WASHINGTON — President Joe Biden has expressed optimism about the chances of reaching an agreement with Republicans on raising or suspending the debt ceiling in time to avoid the economic fallout from even a possible US debt default.
“I really believe that there is a desire on both their side and ours to reach an agreement and I think we will get there,” Biden told reporters in Delaware on Sunday. Regarding his state of mind, he said, “I remain optimistic because I’m an innate optimist.”
Biden also referred to the ongoing talks between White House liaisons and congressional advisers as “negotiations,” a notable choice of words after months of insisting he would not “negotiate” the debt limit. The president and the four leading congressmen plan to meet again on Tuesday over the debt ceiling.
“I learned a long time ago, and you know as well as I do: it’s never good to characterize a negotiation in the middle of a negotiation,” Biden responded to a question about the state of the talks.
Biden’s comments followed the postponement of a White House meeting originally scheduled for Friday with House Speaker Kevin McCarthy, R-Calif., Minority Leader Hakeem Jeffries, DN.Y., Senate Majority Leader Chuck Schumer, DN.Y. , and Minority leader Mitch McConnell, R-Ky.
The White House said the three-day delay was a sign of progress in talks. “Meetings have been productive over the past few days and leaders wanted to move on before regrouping,” White House press secretary Karine Jean-Pierre said Friday.
Democrats have for months criticized the House Republican proposal that would call for sweeping federal spending cuts in exchange for agreeing to raise the debt ceiling. Just last Thursday, Biden accused Republicans in the House of “holding our economy hostage.”
Against the backdrop of months of bitter partisan attacks, Biden’s sudden change of tone on Sunday was striking.
But not all participants are so optimistic.
“I still think we’re a long way apart,” McCarthy told NBC News outside the Capitol on Monday, adding, “It doesn’t seem to me that they want a deal yet.”
“It seems like they want to look like they’re in a meeting,” McCarthy said. “You’re not talking anything serious.”
While Democrats are reluctant to discuss the GOP’s sweeping plan to cut federal spending, Biden appeared ready Sunday to consider specific Republican proposals.
When asked if he would consider a House GOP plan to tighten labor requirements for social safety net programs, Biden didn’t simply dismiss the idea, as several senior Democrats have.
Instead, he referred to his own record in the Senate voting on social work requirements in the 1990s.
“I voted for tougher support programs, that’s the law now, but it’s a different story for Medicaid,” he said. “And that’s why I’m waiting to hear her exact proposal.”
A Republican bill passed last month put stricter labor requirements not only on Medicaid but also on the Temporary Family Assistance Fund (TANF) and SNAP food stamps. The fact that Biden got rid of Medicaid but not TANF and SNAP offered a glimpse of where Democrats might be willing to give up.

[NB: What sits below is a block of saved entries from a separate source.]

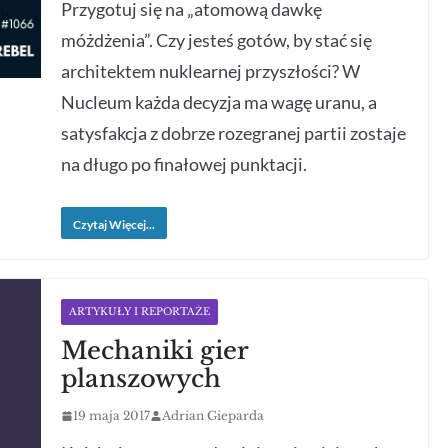
Przygotuj się na „atomową dawkę
móżdżenia”. Czy jesteś gotów, by stać się
architektem nuklearnej przyszłości? W
Nucleum każda decyzja ma wagę uranu, a
satysfakcja z dobrze rozegranej partii zostaje
na długo po finałowej punktacji.
Czytaj Więcej...
ARTYKUŁY I REPORTAŻE
Mechaniki gier
planszowych
19 maja 2017
Adrian Gieparda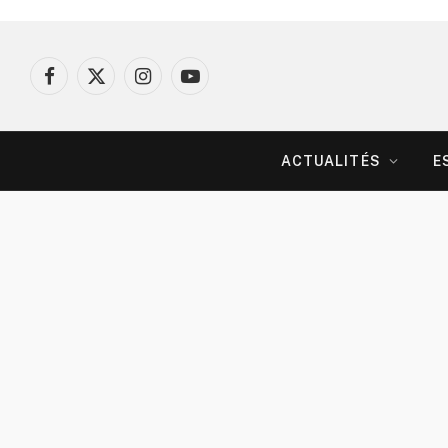
Facebook
X
Instagram
YouTube
(Twitter)
ACTUALITÉS
E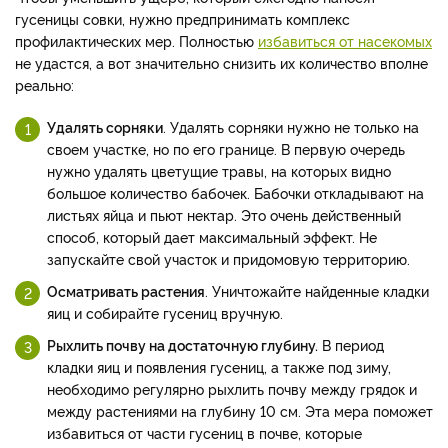
гусеницы совки, нужно предпринимать комплекс
профилактических мер. Полностью
избавиться от насекомых
не удастся, а вот значительно снизить их количество вполне
реально:
Удалять сорняки
. Удалять сорняки нужно не только на
своем участке, но по его границе. В первую очередь
нужно удалять цветущие травы, на которых видно
большое количество бабочек. Бабочки откладывают на
листьях яйца и пьют нектар. Это очень действенный
способ, который дает максимальный эффект. Не
запускайте свой участок и придомовую территорию.
Осматривать растения
. Уничтожайте найденные кладки
яиц и собирайте гусениц вручную.
Рыхлить почву на достаточную глубину.
В период
кладки яиц и появления гусениц, а также под зиму,
необходимо регулярно рыхлить почву между грядок и
между растениями на глубину 10 см. Эта мера поможет
избавиться от части гусениц в почве, которые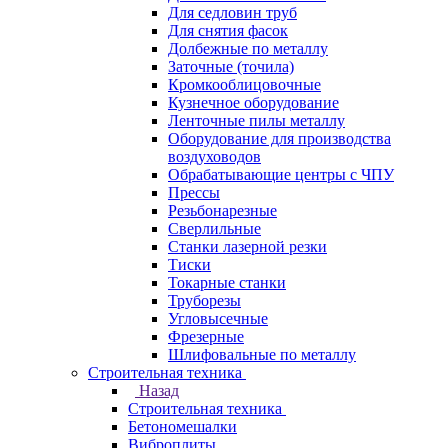
Для седловин труб
Для снятия фасок
Долбежные по металлу
Заточные (точила)
Кромкооблицовочные
Кузнечное оборудование
Ленточные пилы металлу
Оборудование для производства
воздуховодов
Обрабатывающие центры с ЧПУ
Прессы
Резьбонарезные
Сверлильные
Станки лазерной резки
Тиски
Токарные станки
Труборезы
Угловысечные
Фрезерные
Шлифовальные по металлу
Строительная техника
Назад
Строительная техника
Бетономешалки
Виброплиты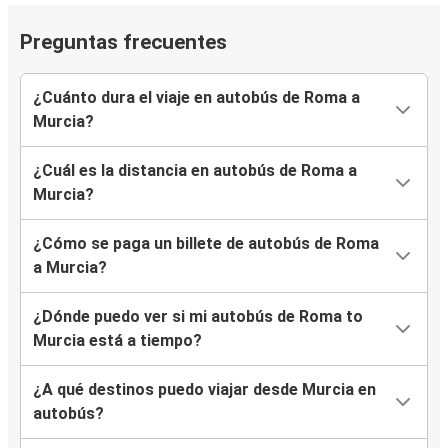
Preguntas frecuentes
¿Cuánto dura el viaje en autobús de Roma a
Murcia?
¿Cuál es la distancia en autobús de Roma a
Murcia?
¿Cómo se paga un billete de autobús de Roma
a Murcia?
¿Dónde puedo ver si mi autobús de Roma to
Murcia está a tiempo?
¿A qué destinos puedo viajar desde Murcia en
autobús?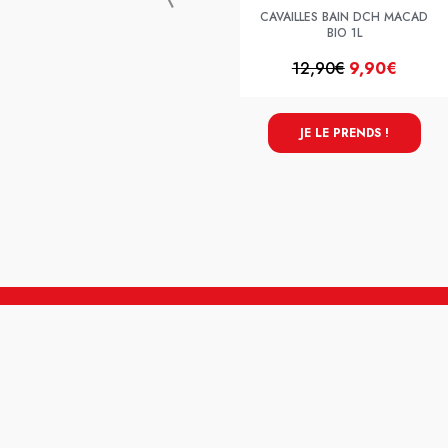
CAVAILLES BAIN DCH MACAD
BIO 1L
12,90€
9,90€
JE LE PRENDS !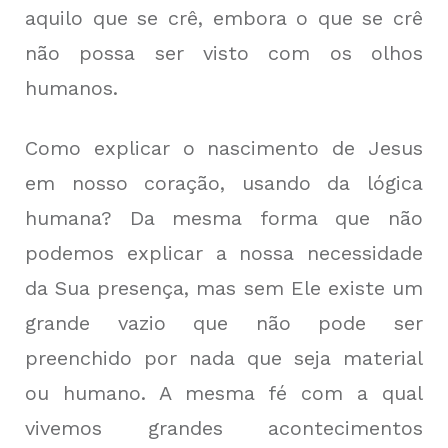
aquilo que se crê, embora o que se crê
não possa ser visto com os olhos
humanos.
Como explicar o nascimento de Jesus
em nosso coração, usando da lógica
humana? Da mesma forma que não
podemos explicar a nossa necessidade
da Sua presença, mas sem Ele existe um
grande vazio que não pode ser
preenchido por nada que seja material
ou humano. A mesma fé com a qual
vivemos grandes acontecimentos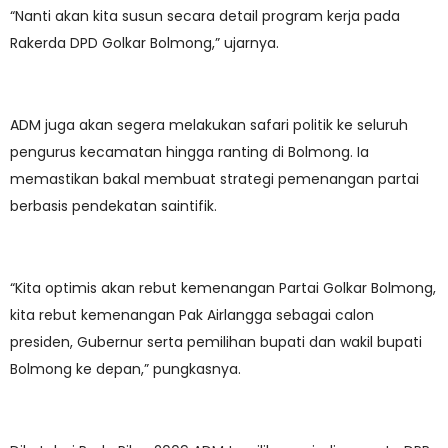
“Nanti akan kita susun secara detail program kerja pada
Rakerda DPD Golkar Bolmong,” ujarnya.
ADM juga akan segera melakukan safari politik ke seluruh
pengurus kecamatan hingga ranting di Bolmong. Ia
memastikan bakal membuat strategi pemenangan partai
berbasis pendekatan saintifik.
“Kita optimis akan rebut kemenangan Partai Golkar Bolmong,
kita rebut kemenangan Pak Airlangga sebagai calon
presiden, Gubernur serta pemilihan bupati dan wakil bupati
Bolmong ke depan,” pungkasnya.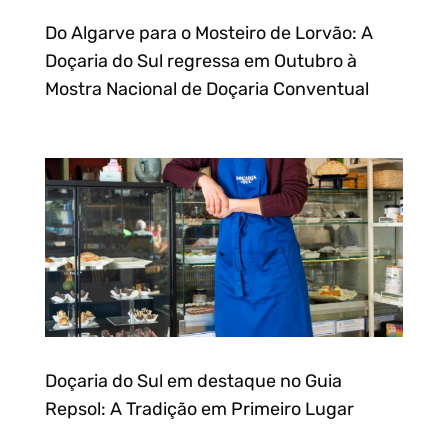
Do Algarve para o Mosteiro de Lorvão: A
Doçaria do Sul regressa em Outubro à
Mostra Nacional de Doçaria Conventual
Doçaria do Sul em destaque no Guia
Repsol: A Tradição em Primeiro Lugar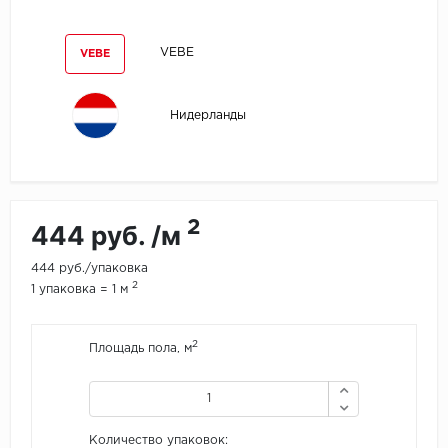
Egger
VEBE
VEBE
Ensten
Нидерланды
Fargo
Fast Floor
FineFlex
2
444 руб. /м
FineFloor
444 руб./упаковка
2
1 упаковка = 1 м
Floor Click
2
Площадь пола, м
Forbo
Forbo Allura Click
Количество упаковок:
HC luxury flooring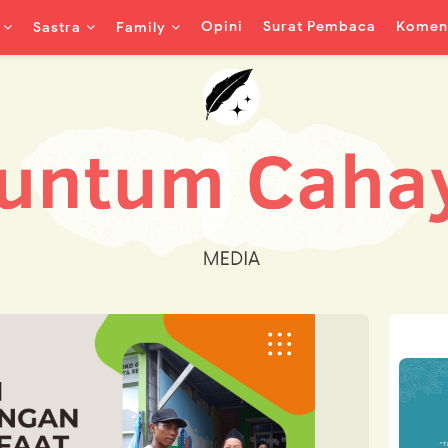
Opini
Surat Pembaca
Koment
Sastra
Family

Biden also said he plans to travel to Japan later this week to attend the G7 summit, a trip he previously said he could attend virtually if debt ceiling negotiations forced him to to stay in Washington.
While McCarthy didn’t criticize the president for traveling abroad during negotiations, he did indicate that to get a bill through Congress ahead of a potential default date, both leaders and staff would need to at least reach a short-term debt-limit agreement by this weekend that could come as soon as June 1st.
“I think we need to have a deal by the weekend,” McCarthy said, lamenting that the president “didn’t take it seriously.”
Investors are watching the negotiations unfold. Share prices fell Monday morning as investors ignored comments from Biden and McCarthy.
This is an evolving story. Please check back for updates.